The Wandering Earth 2 brings sci-fi spectacle but lacks focus

Prequel to 2019’s sci-fi blockbuster examines the lead-up to the first film’s future – one in which humans built huge engines on the surface of the earth to find a new home. There’s big-screen action to be had, says Travis Johnson, even as the film struggles to manage its complex plotlines and themes.

2019’s The Wandering Earth is a banger. Directed by Frant Gwo and adapted from a short story by literary luminary Liu Cixin (The Three-Body Problem), it’s a wildly ambitious Chinese sci-fi epic whose central conceit is that humanity comes together to turn our very planet into a nuclear-powered generation ship for a 2500-year journey to our nearest celestial neighbour in order to escape our own dying sun. My enthusiastic review led me to being accused of being a CCP sympathiser but really, I just enjoy viewing the Bruckheimer/Bay/Emmerich blockbuster paradigm through a different cultural lens, and The Wandering Earth supplies all the spectacle and action you could ask for, but with themes of societal duty and the good of the collective running it through it instead of rote rugged individualism.

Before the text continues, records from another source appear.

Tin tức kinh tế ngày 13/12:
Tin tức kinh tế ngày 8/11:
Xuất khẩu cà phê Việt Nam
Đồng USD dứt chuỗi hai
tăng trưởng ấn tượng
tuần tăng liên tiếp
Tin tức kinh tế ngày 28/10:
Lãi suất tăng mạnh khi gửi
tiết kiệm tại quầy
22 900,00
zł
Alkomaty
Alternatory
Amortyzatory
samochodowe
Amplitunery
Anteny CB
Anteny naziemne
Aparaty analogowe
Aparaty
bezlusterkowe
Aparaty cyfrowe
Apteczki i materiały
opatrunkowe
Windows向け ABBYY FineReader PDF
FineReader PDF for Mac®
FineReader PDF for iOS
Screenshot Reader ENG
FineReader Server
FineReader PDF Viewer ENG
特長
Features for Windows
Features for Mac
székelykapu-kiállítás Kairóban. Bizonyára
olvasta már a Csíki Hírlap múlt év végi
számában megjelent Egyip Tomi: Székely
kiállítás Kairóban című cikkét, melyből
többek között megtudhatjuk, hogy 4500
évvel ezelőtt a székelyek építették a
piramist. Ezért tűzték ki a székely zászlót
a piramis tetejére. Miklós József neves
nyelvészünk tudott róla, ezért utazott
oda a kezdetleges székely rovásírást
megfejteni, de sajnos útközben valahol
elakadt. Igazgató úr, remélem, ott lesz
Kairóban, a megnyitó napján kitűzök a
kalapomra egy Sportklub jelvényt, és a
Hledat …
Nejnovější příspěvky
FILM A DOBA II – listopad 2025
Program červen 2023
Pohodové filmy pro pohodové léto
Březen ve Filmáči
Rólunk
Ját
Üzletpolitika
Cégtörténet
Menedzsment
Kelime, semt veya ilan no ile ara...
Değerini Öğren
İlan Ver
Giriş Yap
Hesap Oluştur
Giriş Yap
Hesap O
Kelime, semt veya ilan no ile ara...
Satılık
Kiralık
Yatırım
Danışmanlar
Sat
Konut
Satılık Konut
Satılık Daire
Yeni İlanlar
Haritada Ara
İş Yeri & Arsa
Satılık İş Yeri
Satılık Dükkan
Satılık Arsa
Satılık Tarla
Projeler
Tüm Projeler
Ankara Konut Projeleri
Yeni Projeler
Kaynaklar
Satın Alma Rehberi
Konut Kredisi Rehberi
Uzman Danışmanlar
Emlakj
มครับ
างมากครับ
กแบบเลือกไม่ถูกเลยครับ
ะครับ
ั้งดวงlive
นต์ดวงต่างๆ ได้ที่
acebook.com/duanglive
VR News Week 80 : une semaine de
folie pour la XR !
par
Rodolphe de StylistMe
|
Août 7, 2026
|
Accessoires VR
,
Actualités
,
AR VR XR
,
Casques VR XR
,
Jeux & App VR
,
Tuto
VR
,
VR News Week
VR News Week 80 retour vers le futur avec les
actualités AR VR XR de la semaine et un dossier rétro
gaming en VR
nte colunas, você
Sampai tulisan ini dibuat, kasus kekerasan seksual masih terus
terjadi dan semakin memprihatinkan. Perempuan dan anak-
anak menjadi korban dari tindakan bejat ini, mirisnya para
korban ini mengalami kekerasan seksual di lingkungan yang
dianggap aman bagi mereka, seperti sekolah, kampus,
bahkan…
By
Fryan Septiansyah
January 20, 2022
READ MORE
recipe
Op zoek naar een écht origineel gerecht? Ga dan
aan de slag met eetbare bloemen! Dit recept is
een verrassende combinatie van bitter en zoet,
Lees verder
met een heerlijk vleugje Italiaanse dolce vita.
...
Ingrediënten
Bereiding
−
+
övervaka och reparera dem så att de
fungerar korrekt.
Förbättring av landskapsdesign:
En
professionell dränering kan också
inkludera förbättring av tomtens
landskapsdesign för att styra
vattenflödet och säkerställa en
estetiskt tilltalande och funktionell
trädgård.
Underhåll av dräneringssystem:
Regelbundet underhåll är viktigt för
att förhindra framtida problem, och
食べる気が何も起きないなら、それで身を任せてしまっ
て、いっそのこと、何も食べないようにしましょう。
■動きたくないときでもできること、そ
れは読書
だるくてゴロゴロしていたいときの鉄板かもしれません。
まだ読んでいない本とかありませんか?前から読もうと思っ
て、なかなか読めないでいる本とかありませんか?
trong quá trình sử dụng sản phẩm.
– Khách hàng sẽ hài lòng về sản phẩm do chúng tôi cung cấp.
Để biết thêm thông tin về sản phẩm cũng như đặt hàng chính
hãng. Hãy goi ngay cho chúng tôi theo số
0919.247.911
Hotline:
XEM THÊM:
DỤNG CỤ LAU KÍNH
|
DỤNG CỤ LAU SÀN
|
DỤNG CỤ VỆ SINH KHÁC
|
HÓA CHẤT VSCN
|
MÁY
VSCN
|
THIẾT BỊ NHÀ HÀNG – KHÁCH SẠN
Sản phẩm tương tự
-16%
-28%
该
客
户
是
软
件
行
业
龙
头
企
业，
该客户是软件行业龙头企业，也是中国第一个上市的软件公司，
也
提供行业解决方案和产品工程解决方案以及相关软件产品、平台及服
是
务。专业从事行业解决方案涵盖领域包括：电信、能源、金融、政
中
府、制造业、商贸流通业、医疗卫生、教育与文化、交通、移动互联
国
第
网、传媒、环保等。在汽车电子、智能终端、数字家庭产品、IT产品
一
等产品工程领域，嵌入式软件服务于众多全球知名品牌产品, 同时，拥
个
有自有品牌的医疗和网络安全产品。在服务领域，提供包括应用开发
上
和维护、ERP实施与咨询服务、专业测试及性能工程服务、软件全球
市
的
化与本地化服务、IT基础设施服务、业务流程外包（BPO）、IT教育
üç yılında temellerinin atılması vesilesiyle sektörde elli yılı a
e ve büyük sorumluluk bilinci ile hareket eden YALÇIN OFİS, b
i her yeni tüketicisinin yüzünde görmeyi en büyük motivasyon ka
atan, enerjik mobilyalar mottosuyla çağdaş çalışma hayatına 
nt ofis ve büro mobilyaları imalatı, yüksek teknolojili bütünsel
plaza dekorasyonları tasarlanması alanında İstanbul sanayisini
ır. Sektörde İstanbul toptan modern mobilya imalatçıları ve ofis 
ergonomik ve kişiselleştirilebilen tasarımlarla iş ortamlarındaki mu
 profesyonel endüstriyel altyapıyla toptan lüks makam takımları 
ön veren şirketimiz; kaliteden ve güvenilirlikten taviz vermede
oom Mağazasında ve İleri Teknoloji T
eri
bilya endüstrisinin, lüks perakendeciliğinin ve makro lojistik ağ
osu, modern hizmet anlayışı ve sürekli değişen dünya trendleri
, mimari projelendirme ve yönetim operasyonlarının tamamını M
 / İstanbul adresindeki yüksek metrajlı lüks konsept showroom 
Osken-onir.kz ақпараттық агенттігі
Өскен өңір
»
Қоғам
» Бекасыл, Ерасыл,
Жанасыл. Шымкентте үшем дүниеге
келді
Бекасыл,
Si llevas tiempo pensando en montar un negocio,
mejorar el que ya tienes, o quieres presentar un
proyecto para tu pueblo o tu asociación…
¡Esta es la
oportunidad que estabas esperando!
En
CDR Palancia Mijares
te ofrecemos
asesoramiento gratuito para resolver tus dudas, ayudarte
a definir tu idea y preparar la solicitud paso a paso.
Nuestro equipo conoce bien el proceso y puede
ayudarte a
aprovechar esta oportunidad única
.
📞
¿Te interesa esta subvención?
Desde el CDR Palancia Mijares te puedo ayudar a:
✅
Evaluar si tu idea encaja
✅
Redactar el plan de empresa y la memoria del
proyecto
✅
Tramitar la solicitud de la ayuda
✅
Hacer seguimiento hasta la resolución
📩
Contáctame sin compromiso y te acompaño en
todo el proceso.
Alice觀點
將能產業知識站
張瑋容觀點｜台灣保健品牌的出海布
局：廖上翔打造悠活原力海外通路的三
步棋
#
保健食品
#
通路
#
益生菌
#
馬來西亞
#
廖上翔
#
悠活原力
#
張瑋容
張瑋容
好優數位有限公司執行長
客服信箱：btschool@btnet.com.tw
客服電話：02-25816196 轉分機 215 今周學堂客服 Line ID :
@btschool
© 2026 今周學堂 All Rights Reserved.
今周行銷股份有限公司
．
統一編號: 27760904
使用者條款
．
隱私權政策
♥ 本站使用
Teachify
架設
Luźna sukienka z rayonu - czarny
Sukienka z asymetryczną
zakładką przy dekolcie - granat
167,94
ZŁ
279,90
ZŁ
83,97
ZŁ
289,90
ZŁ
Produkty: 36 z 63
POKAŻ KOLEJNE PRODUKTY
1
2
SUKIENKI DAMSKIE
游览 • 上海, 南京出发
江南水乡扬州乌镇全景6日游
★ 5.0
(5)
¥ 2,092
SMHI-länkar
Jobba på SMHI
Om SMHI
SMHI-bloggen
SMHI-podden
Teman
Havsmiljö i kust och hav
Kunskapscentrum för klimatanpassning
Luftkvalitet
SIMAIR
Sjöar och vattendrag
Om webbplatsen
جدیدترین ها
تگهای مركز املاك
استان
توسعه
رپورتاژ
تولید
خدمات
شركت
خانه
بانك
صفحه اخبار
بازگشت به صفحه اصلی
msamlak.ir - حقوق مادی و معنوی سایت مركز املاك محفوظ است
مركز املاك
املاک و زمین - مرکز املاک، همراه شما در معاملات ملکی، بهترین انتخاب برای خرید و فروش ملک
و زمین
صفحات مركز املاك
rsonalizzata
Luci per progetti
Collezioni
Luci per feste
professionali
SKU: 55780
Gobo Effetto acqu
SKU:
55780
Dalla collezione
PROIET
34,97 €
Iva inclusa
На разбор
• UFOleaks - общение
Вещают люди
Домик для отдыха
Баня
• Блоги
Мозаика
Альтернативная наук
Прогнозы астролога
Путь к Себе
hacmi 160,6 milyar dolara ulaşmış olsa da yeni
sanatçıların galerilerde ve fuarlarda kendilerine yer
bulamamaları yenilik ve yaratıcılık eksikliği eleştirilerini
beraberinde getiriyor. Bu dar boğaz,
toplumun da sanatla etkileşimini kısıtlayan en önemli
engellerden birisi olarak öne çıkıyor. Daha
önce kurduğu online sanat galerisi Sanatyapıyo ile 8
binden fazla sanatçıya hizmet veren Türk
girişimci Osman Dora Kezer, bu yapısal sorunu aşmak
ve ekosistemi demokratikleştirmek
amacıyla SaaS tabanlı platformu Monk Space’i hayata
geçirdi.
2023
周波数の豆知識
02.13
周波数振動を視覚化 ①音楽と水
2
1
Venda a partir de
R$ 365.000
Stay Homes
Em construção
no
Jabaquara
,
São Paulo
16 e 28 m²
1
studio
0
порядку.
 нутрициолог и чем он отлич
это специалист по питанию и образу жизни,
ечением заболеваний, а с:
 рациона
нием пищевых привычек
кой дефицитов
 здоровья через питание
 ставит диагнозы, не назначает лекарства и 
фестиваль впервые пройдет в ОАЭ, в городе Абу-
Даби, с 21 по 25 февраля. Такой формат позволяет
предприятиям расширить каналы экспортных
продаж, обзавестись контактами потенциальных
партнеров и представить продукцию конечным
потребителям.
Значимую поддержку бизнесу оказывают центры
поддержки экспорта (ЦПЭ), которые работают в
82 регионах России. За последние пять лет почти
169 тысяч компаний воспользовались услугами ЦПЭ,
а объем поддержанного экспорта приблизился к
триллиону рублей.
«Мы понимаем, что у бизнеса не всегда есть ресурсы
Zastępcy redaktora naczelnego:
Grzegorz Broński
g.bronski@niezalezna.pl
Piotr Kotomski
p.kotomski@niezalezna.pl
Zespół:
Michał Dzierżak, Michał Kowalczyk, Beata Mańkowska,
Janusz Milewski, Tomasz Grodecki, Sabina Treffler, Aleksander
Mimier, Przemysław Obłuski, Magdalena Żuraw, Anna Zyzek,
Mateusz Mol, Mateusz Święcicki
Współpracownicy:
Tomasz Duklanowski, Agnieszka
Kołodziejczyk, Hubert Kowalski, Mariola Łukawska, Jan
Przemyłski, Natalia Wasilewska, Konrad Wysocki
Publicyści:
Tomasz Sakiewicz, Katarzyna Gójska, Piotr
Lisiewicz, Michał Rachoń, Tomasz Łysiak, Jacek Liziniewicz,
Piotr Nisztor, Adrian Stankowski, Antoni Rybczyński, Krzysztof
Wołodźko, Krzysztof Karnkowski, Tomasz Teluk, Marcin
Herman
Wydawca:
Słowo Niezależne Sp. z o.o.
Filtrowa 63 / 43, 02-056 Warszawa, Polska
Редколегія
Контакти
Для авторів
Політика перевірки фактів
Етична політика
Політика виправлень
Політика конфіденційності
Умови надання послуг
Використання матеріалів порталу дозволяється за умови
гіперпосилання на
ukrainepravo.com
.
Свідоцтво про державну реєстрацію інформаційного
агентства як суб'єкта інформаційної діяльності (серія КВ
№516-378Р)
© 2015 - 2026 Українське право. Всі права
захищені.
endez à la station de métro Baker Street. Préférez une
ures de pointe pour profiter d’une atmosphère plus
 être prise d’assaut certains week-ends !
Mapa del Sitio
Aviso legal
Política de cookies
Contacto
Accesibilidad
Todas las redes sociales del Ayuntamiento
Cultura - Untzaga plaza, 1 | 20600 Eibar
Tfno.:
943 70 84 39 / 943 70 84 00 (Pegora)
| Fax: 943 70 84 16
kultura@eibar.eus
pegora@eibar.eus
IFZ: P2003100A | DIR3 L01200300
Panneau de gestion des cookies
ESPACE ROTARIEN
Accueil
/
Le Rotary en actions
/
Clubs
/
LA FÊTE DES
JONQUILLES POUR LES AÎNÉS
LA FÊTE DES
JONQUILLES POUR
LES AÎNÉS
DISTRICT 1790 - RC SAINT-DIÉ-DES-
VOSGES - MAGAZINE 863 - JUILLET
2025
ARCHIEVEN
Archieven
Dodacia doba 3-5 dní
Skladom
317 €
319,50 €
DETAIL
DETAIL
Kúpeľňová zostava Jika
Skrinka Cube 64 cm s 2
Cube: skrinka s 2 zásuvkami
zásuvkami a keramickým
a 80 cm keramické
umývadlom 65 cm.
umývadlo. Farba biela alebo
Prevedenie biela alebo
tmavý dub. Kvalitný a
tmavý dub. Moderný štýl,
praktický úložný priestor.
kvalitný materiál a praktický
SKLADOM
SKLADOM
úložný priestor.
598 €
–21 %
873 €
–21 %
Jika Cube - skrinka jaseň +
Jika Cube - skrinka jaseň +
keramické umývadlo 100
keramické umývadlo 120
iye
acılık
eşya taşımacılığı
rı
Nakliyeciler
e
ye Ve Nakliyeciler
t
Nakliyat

The Wandering Earth 2, perhaps inevitable after the first film’s box office bonanza ($700m against a $50m budget), is a lesser effort. It still offers striking images, stirring drama, and some dizzying sci-fi concepts, but lacks its predecessor’s conceptual focus. It’s also a prequel, presented almost as cinematic historical document, taking us through the political, technological, and occasionally military clashes leading up to the United Earth Government sending our Small Blue Marble to a distant sun with a flick of a fusion-powered thumb.

At times it feels almost like a Ken Burns documentary as the film struggles to encompass numerous plotlines across decades of in-film time. At the very least, it feels like a three-episode stretch of a larger television series rather than a movie (and the three-hour running time adds to this feeling). Anyone who hasn’t seen The Wandering Earth is likely to feel disengaged. Even fans might find themselves wondering if they’d ever really wanted to know about the difficulties inherent in the first test-firing of the giant boosters arrayed around the equator of Starship Earth.

Still, there’s fun to be had here—a terrorist attack on a space elevator is a stand-out action set piece, as jet fighters scramble to take on flocks of hacked combat drones. Wu Jing’s Major Liu Penqiang returns, and we get to follow him on the life journey that led him to be the lone pilot of Earth’s navigational space station for the 17 years that separate the two films, but fans of Chinese cinema know that the real get here is legendary actor Andy Lau (Infernal Affairs, Detective Dee and the Mystery of the Phantom Flame, and about a million other films and series). Lau plays grief-wracked scientist Tu Hengyu, whose efforts to recreate his dead daughter as a digital entity dramatise one of the film’s key conflicts, as Digital Life advocates agitate for uploading all of humanity into a supercomputer rather than pursuing the Hail Mary engineering project that is The Wandering Earth.

The whole thing functions as a climate change metaphor, with one character lamenting that 91% of Americans favour doing absolutely nothing to avoid an apocalypse due a century down the track. It’s a neat bit of business, if a tad obvious. The issue is that overall the film takes itself a little too seriously, the whole thing often descending into po-faced solemnity in between bursts of high concept sci-fi derring-do, bashing the audience over the head with its themes rather than letting them propagate through the natural rhythms of the narrative.

The first Wandering Earth is a film any fan of genre spectacle can plug into, a genuinely revelatory blockbuster that balances big ideas with widescreen thrills. By comparison, The Wandering Earth 2 comes weighted with too many caveats for an unqualified recommendation. Check out the OG model first, but even for extant fans this follow-up is more of an interesting companion piece rather than essential viewing.